Friday, March 06, 2009

Why so many czars?

It is a sign of just how unthinkingly authoritarian this country has become that we pay virtually no attention to the phenomenon of presidents naming almost completely unaccountable officials to breathtakingly powerful positions and calling them "czars." You would think that in a remotely democratic country, or one with a semblance of residual respect for freedom, that the very utterance of the word "czar" would cause the gorge to rise in millions of patriotic throats to the point that no president would even think of calling an appointee by such a reprehensible name. Yet every president since Nixon has appointed some kind of "czar," and however skeptical many of us might be deep down, hardly anyone rises to complain.

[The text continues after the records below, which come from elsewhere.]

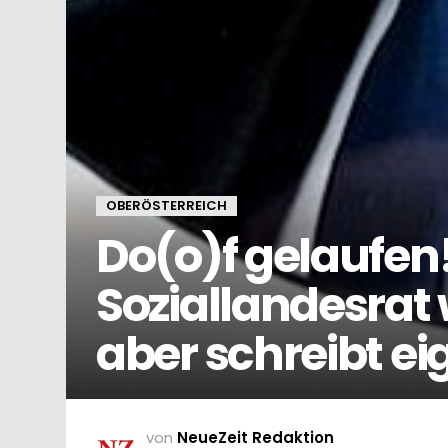
OBERÖSTERREICH
Do(o)f gelaufen
Soziallandesrat 
aber schreibt e
von
NeueZeit Redaktion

As this Register editorial notes, Obama has gone previous presidents several better (or worse), naming health, energy, urban affairs and economic czare, "super-aides who don't require congressional confirmation and answer to nobody but the ultimate czar, the president himself, the capo di tutti capi. How interesting that it should be that shameless old pork barreler, Bobby Byrd of West Virgina, who is the only one to raise a feeble voice of protest, showing some residual respect for the constitution. Thus does the cult of the Imperial Presidency grow, and Americans, battered by a government-induced recession that will probably be longer than any of us hope, sit back in submissive hope that maybe power can save us. But as Ring trilogy fans should know, the ring of power cannot be used for good.